▸ Page-level text extractions:

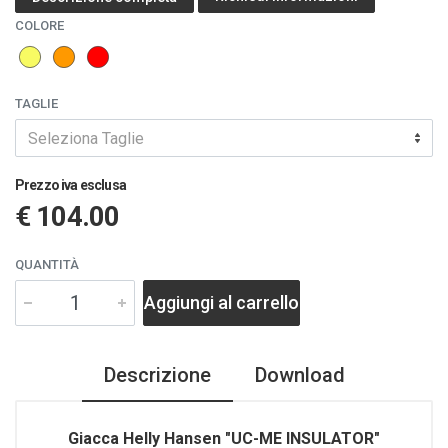
COLORE
TAGLIE
Seleziona Taglie
Prezzo iva esclusa
€ 104.00
QUANTITÀ
Aggiungi al carrello
Descrizione
Download
Giacca Helly Hansen "UC-ME INSULATOR"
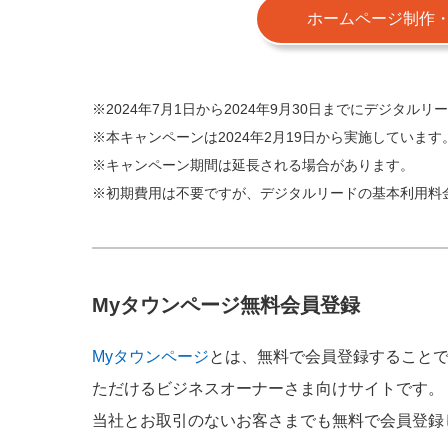
ホームページ制作
※2024年7月1日から2024年9月30日までにデジタ
※本キャンペーンは2024年2月19日から実施しています
※キャンペーン期間は延長される場合があります。
※初期費用は不要ですが、デジタルリードの基本利用料金（
Myタウンページ無料会員登録
Myタウンページ
とは、無料で会員登録すること
ただけるビジネスオーナーさま向けサイトです。
当社とお取引のないお客さまでも無料で会員登録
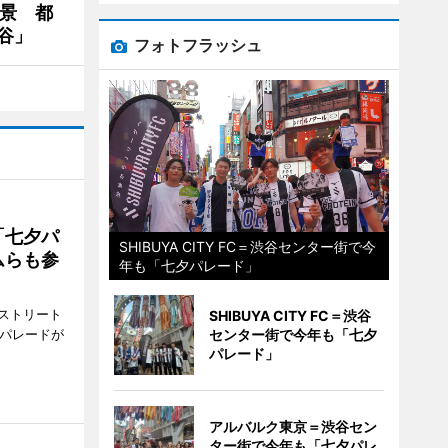
夜景 都
谷」
フォトフラッシュ
「七夕パ
SHIBUYA CITY FC＝渋谷センター街で今
ムらも参
年も「七夕パレード」
ストリート
SHIBUYA CITY FC＝渋谷
でパレードが
センター街で今年も「七夕
パレード」
アルバルク東京＝渋谷セン
ター街で今年も「七夕パレ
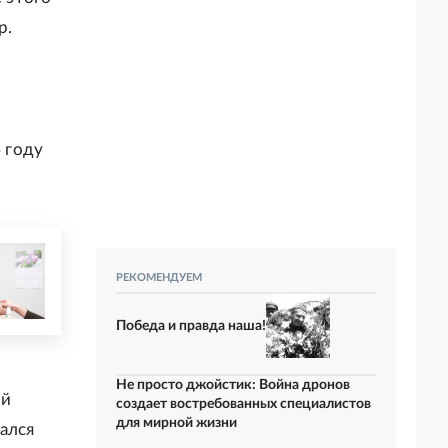
р.
 году
РЕКОМЕНДУЕМ
Победа и правда наша!
Не просто джойстик: Война дронов
ий
создает востребованных специалистов
для мирной жизни
ался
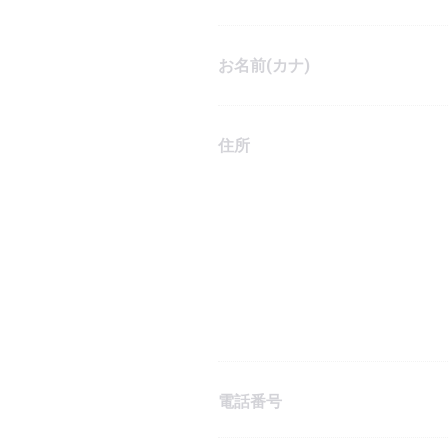
お名前(カナ)
住所
電話番号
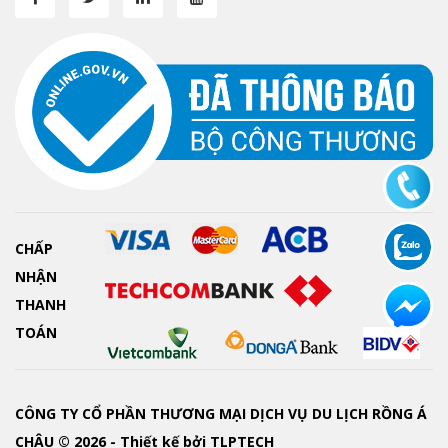
CHẤP
NHẬN
THANH
TOÁN
CÔNG TY CỔ PHẦN THƯƠNG MẠI DỊCH VỤ DU LỊCH RỒNG Á
CHÂU © 2026 - Thiết kế bởi
TLPTECH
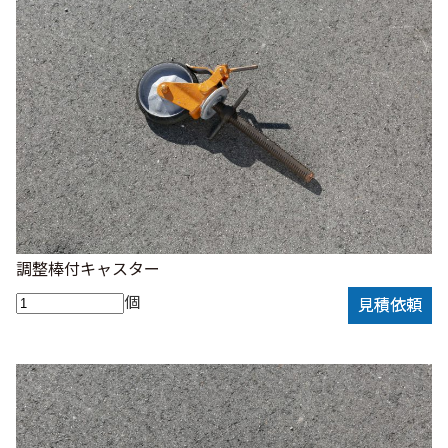
調整棒付キャスター
個
見積依頼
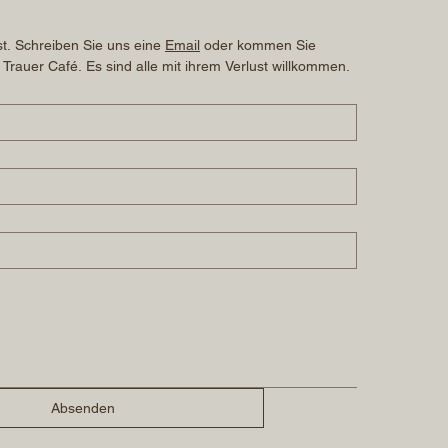
t. Schreiben Sie uns eine 
Email
 oder kommen Sie 
 Trauer Café. Es sind alle mit ihrem Verlust willkommen.
Absenden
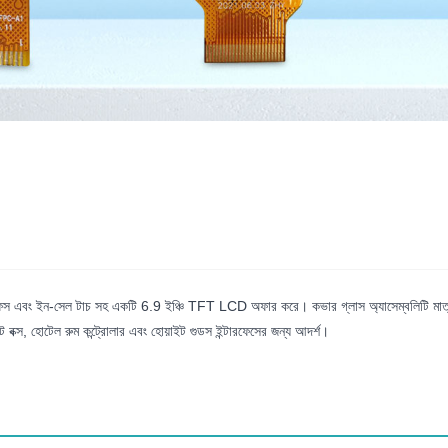
ং ইন-সেল টাচ সহ একটি 6.9 ইঞ্চি TFT LCD অফার করে। কভার গ্লাস অ্যাসেম্বলিটি মাত্র 3.
ট বক্স, হোটেল রুম কন্ট্রোলার এবং হোয়াইট গুডস ইন্টারফেসের জন্য আদর্শ।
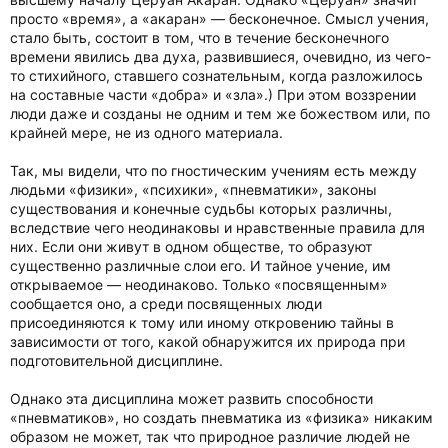
просто «время», а «акаран» — бесконечное. Смысл учения,
стало быть, состоит в том, что в течение бесконечного
времени явились два духа, развившиеся, очевидно, из чего-
то стихийного, ставшего сознательным, когда разложилось
на составные части «добра» и «зла».) При этом воззрении
люди даже и созданы не одним и тем же божеством или, по
крайней мере, не из одного материала.
Так, мы видели, что по гностическим учениям есть между
людьми «физики», «психики», «пневматики», законы
существования и конечные судьбы которых различны,
вследствие чего неодинаковы и нравственные правила для
них. Если они живут в одном обществе, то образуют
существенно различные слои его. И тайное учение, им
открываемое — неодинаково. Только «посвященным»
сообщается оно, а среди посвященных люди
присоединяются к тому или иному откровению тайны в
зависимости от того, какой обнаружится их природа при
подготовительной дисциплине.
Однако эта дисциплина может развить способности
«пневматиков», но создать пневматика из «физика» никаким
образом не может, так что природное различие людей не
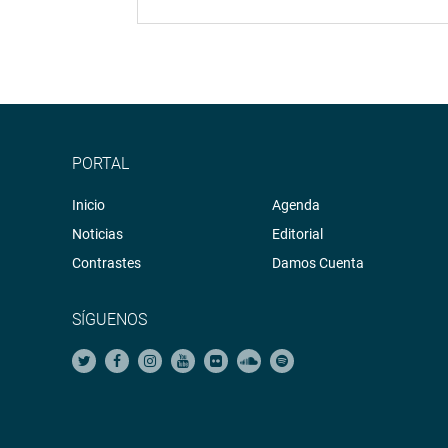
PORTAL
Inicio
Agenda
Noticias
Editorial
Contrastes
Damos Cuenta
SÍGUENOS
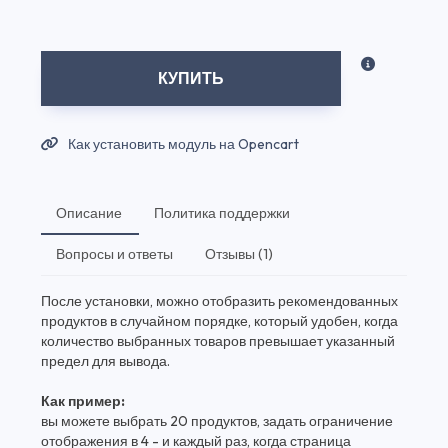
КУПИТЬ
Как установить модуль на Opencart
Описание
Политика поддержки
Вопросы и ответы
Отзывы (1)
После установки, можно отобразить рекомендованных
продуктов в случайном порядке, который удобен, когда
количество выбранных товаров превышает указанный
предел для вывода.
Как пример:
вы можете выбрать 20 продуктов, задать ограничение
отображения в 4 - и каждый раз, когда страница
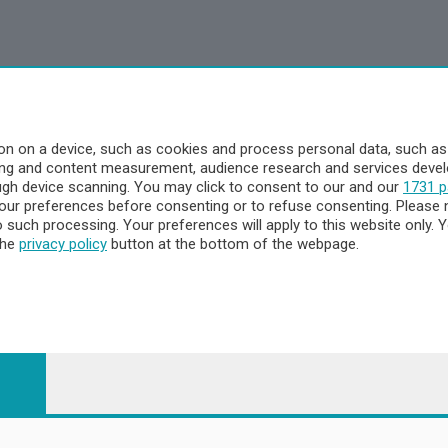
n on a device, such as cookies and process personal data, such as u
ising and content measurement, audience research and services dev
ough device scanning. You may click to consent to our and our
1731 p
ur preferences before consenting or to refuse consenting. Please 
to such processing. Your preferences will apply to this website only
the
privacy policy
button at the bottom of the webpage.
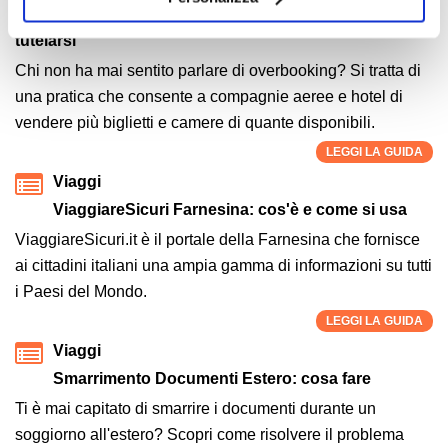
necessari.
Overbooking: cos'è, come funziona e come
tutelarsi
Chi non ha mai sentito parlare di overbooking? Si tratta di
una pratica che consente a compagnie aeree e hotel di
vendere più biglietti e camere di quante disponibili.
LEGGI LA GUIDA
Viaggi
ViaggiareSicuri Farnesina: cos'è e come si usa
ViaggiareSicuri.it è il portale della Farnesina che fornisce
ai cittadini italiani una ampia gamma di informazioni su tutti
i Paesi del Mondo.
LEGGI LA GUIDA
Viaggi
Smarrimento Documenti Estero: cosa fare
Ti è mai capitato di smarrire i documenti durante un
soggiorno all'estero? Scopri come risolvere il problema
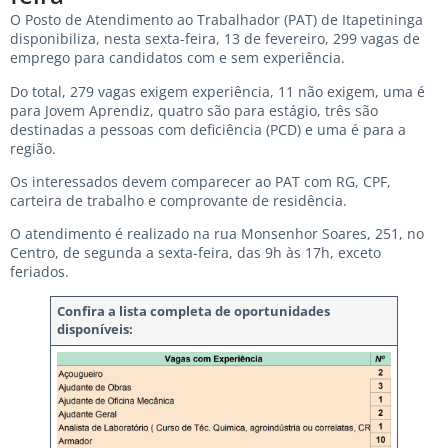
O Posto de Atendimento ao Trabalhador (PAT) de Itapetininga
disponibiliza, nesta sexta-feira, 13 de fevereiro, 299 vagas de
emprego para candidatos com e sem experiência.
Do total, 279 vagas exigem experiência, 11 não exigem, uma é
para Jovem Aprendiz, quatro são para estágio, três são
destinadas a pessoas com deficiência (PCD) e uma é para a
região.
Os interessados devem comparecer ao PAT com RG, CPF,
carteira de trabalho e comprovante de residência.
O atendimento é realizado na rua Monsenhor Soares, 251, no
Centro, de segunda a sexta-feira, das 9h às 17h, exceto
feriados.
Confira a lista completa de oportunidades
disponíveis:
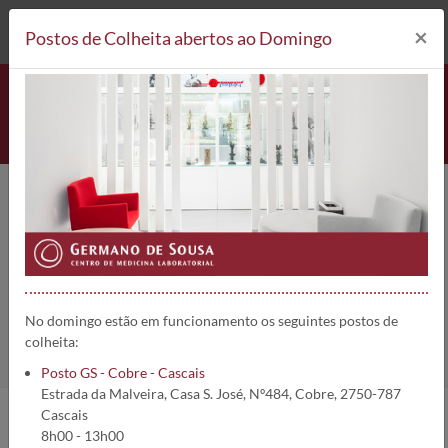
212 693 530*
Postos de Colheita
×
Postos de Colheita abertos ao Domingo
Ácido Homogentísico (Urina 24
h) | 1788
Home
Análises
Ácido Homogentísico (Urina 24 h)
No domingo estão em funcionamento os seguintes postos de
colheita:
Posto GS - Cobre - Cascais
Estrada da Malveira, Casa S. José, Nº484, Cobre, 2750-787
Cascais
8h00 - 13h00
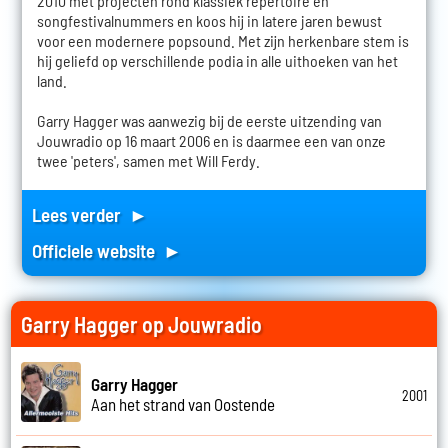
2010 met projecten rond klassiek repertoire en
songfestivalnummers en koos hij in latere jaren bewust
voor een modernere popsound. Met zijn herkenbare stem is
hij geliefd op verschillende podia in alle uithoeken van het
land.
Garry Hagger was aanwezig bij de eerste uitzending van
Jouwradio op 16 maart 2006 en is daarmee een van onze
twee 'peters', samen met Will Ferdy.
Lees verder ►
Officiele website ►
Garry Hagger op Jouwradio
Garry Hagger
2001
Aan het strand van Oostende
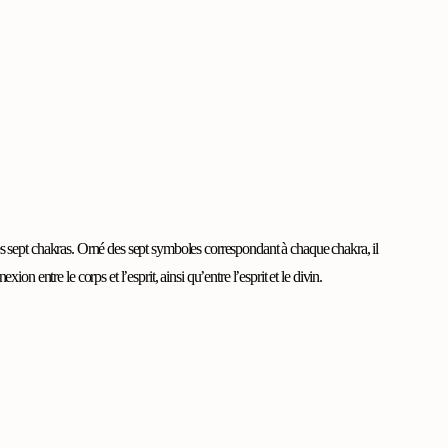
des sept chakras. Orné des sept symboles correspondant à chaque chakra, il
 entre le corps et l’esprit, ainsi qu’entre l’esprit et le divin.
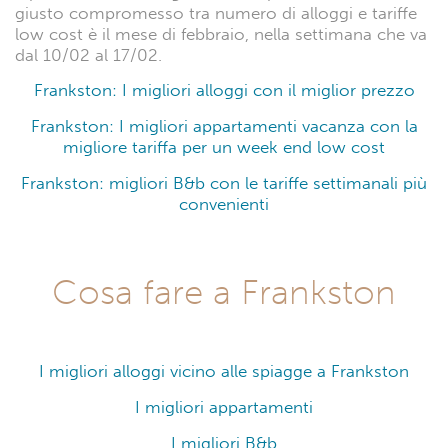
giusto compromesso tra numero di alloggi e tariffe
low cost è il mese di febbraio, nella settimana che va
dal 10/02 al 17/02.
Frankston: I migliori alloggi con il miglior prezzo
Frankston: I migliori appartamenti vacanza con la
migliore tariffa per un week end low cost
Frankston: migliori B&b con le tariffe settimanali più
convenienti
Cosa fare a Frankston
I migliori alloggi vicino alle spiagge a Frankston
I migliori appartamenti
I migliori B&b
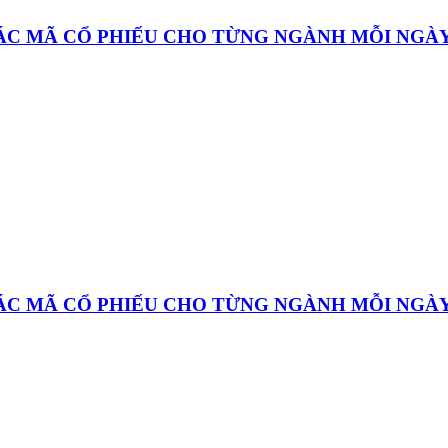
CÁC MÃ CỔ PHIẾU CHO TỪNG NGÀNH MỖI NGÀ
CÁC MÃ CỔ PHIẾU CHO TỪNG NGÀNH MỖI NGÀ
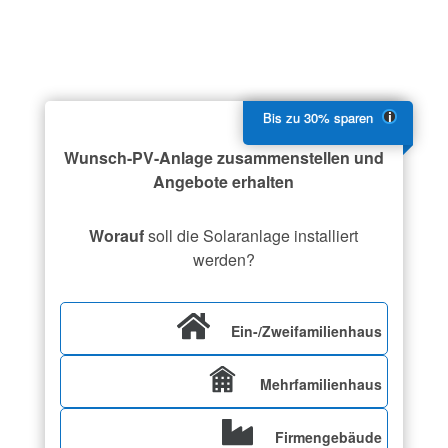
Wunsch-PV-Anlage zusammenstellen und
Angebote erhalten
Worauf
soll die Solaranlage installiert
werden?
Ein-/Zweifamilienhaus
Mehrfamilienhaus
Firmengebäude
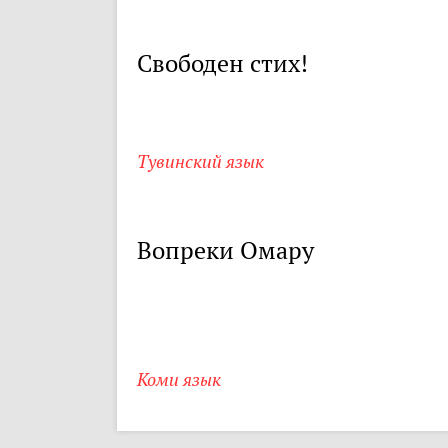
Свободен стих!
Тувинский язык
Вопреки Омару
Коми язык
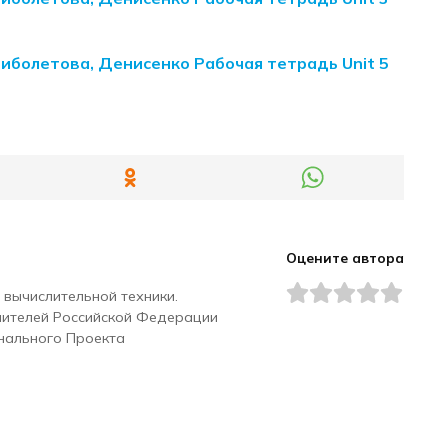
Биболетова, Денисенко Рабочая тетрадь Unit 5
Оцените автора
 вычислительной техники.
чителей Российской Федерации
нального Проекта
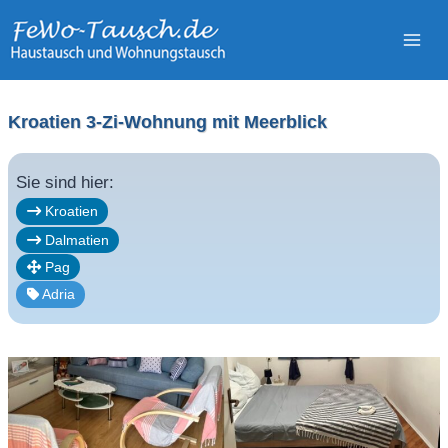
Zum
Inhalt
springen
Kroatien 3-Zi-Wohnung mit Meerblick
Sie sind hier:
Kroatien
Dalmatien
Pag
Adria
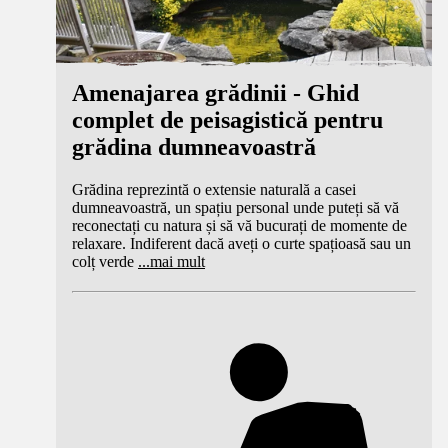
Amenajarea grădinii - Ghid
complet de peisagistică pentru
grădina dumneavoastră
Grădina reprezintă o extensie naturală a casei
dumneavoastră, un spațiu personal unde puteți să vă
reconectați cu natura și să vă bucurați de momente de
relaxare. Indiferent dacă aveți o curte spațioasă sau un
colț verde
...
mai mult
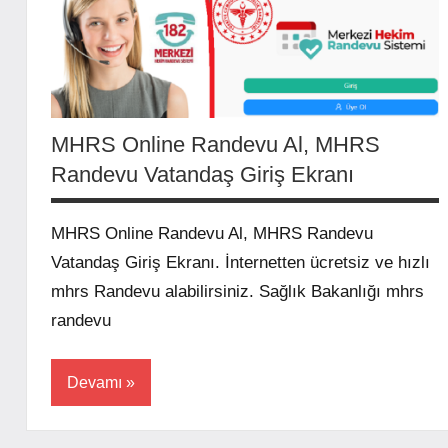
MHRS Online Randevu Al, MHRS
Randevu Vatandaş Giriş Ekranı
MHRS Online Randevu Al, MHRS Randevu
Vatandaş Giriş Ekranı. İnternetten ücretsiz ve hızlı
mhrs Randevu alabilirsiniz. Sağlık Bakanlığı mhrs
randevu
Devamı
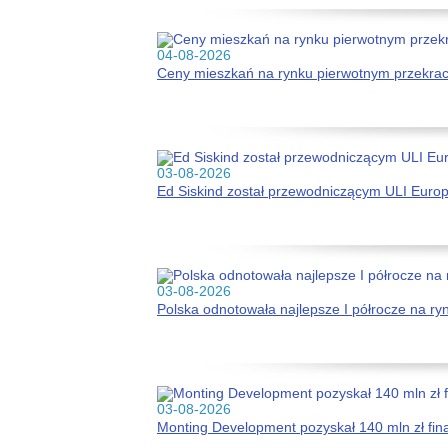
04-08-2026
Ceny mieszkań na rynku pierwotnym przekracz
03-08-2026
Ed Siskind został przewodniczącym ULI Euro
03-08-2026
Polska odnotowała najlepsze I półrocze na r
03-08-2026
Monting Development pozyskał 140 mln zł fi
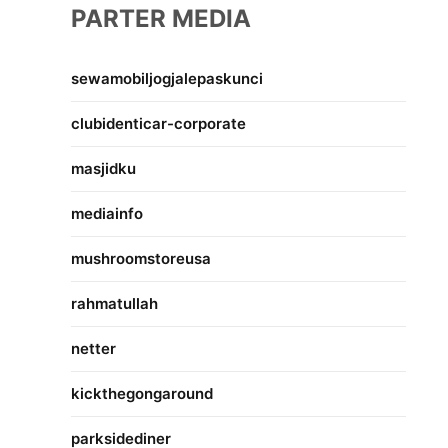
PARTER MEDIA
sewamobiljogjalepaskunci
clubidenticar-corporate
masjidku
mediainfo
mushroomstoreusa
rahmatullah
netter
kickthegongaround
parksidediner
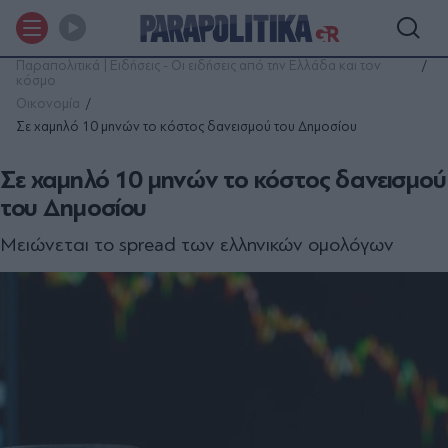
Παραπολιτικά | Ειδήσεις - Οι ειδήσεις από την Ελλάδα και τον
κόσμο
Οικονομία
Σε χαμηλό 10 μηνών το κόστος δανεισμού του Δημοσίου
Σε χαμηλό 10 μηνών το κόστος δανεισμού
του Δημοσίου
Μειώνεται το spread των ελληνικών ομολόγων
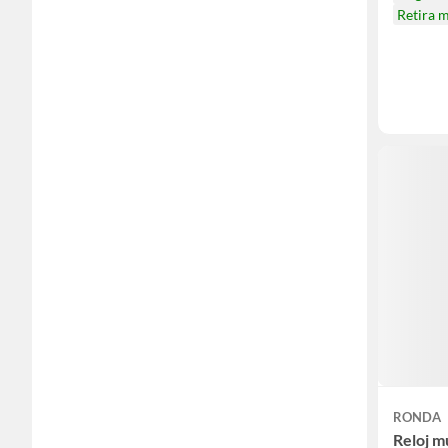
Retira 
RONDA
Reloj m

▸ Task item: Text only, no pictures: please print exactly the lines above from the line with "voor een modernere" up to and including the line with "giusto compromesso tra", and nothing else.

▸ Completed exercise:
voor een modernere popsound. Met zijn herkenbare stem is
hij geliefd op verschillende podia in alle uithoeken van het
land.
Garry Hagger was aanwezig bij de eerste uitzending van
Jouwradio op 16 maart 2006 en is daarmee een van onze
twee 'peters', samen met Will Ferdy.
Lees verder ►
Officiele website ►
Garry Hagger op Jouwradio
Garry Hagger
2001
Aan het strand van Oostende
des sept chakras. Orné des sept symboles correspondant à chaque chakra, il
 entre le corps et l’esprit, ainsi qu’entre l’esprit et le divin.
giusto compromesso tra numero di alloggi e tariffe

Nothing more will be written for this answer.